Figure 7a depicts the confusion matrix of Bi-LSTM computed on the test dataset. It indicates that 8094 out of 10,795 reviews were correctly classified overall; 2680 out of 3652 negative sentiments were correctly classified, 2523 out of 3586 neutral sentiments were correctly classified, and 2891 out of 3557 positive sentiments were correctly classified.
The confusion matrix of the BERT pipeline shows that 7199 out of 10,795 reviews were correctly classified, as illustrated in
Figure 7b. Specifically, 3208 out of 3652 negative sentiments were correctly classified, 1231 out of 3586 neutral sentiments were correctly classified, and 2760 out of 3557 positive sentiments were correctly classified. The BERT pipeline performed better than the other BERT-based pipelines and the LSTM-based models on negative sentiments, better than RoBERTa on neutral and negative sentiments, and better than BERTweet on negative sentiments.

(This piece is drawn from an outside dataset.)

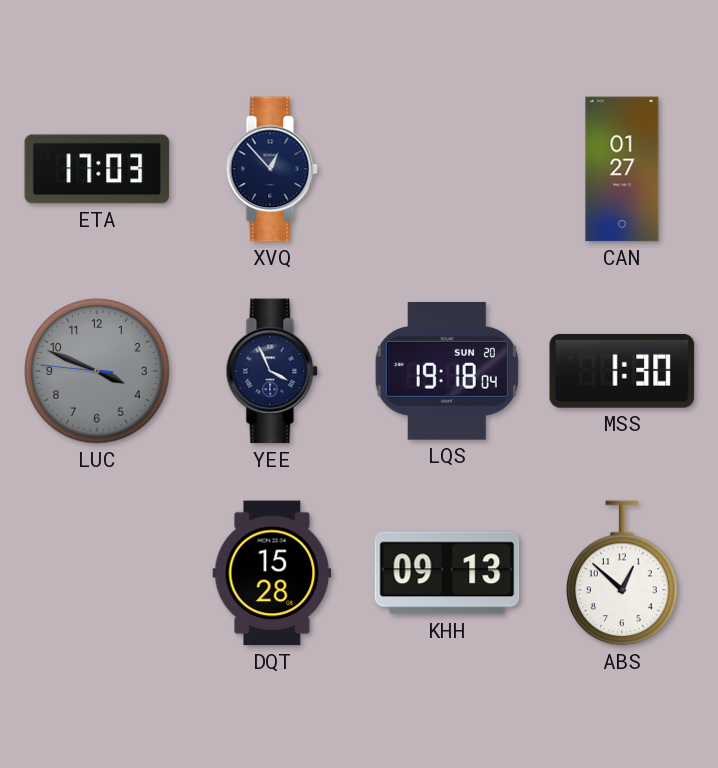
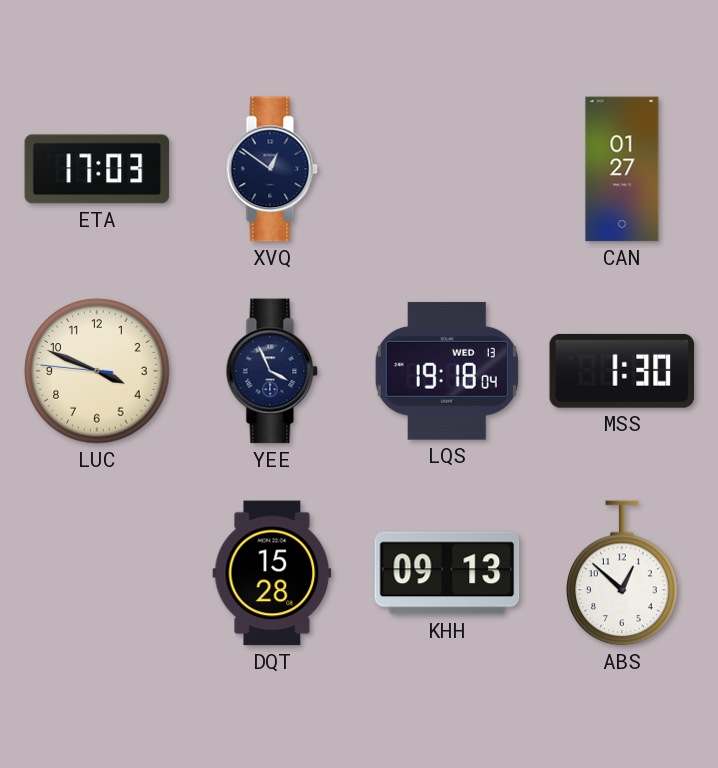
XVQ: 12:53 -> 12:51
LUC dial: grey -> cream
LQS date: SUN 20 -> WED 13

The confusion matrix of the BERTweet pipeline shows that 6526 out of 10,795 reviews were correctly classified, as illustrated in
Figure 7c. A total of 2133 out of 3652 negative sentiments were correctly classified, 1246 out of 3586 neutral sentiments were correctly classified, and 3147 out of 3557 positive sentiments were correctly classified. The BERTweet pipeline exhibited the worst performance among all the methods investigated. It achieved a recall of 88% on positive sentiments, meaning that many positive reviews were correctly predicted, but with a precision of only 59%, meaning that many reviews from other classes were also classified as positive.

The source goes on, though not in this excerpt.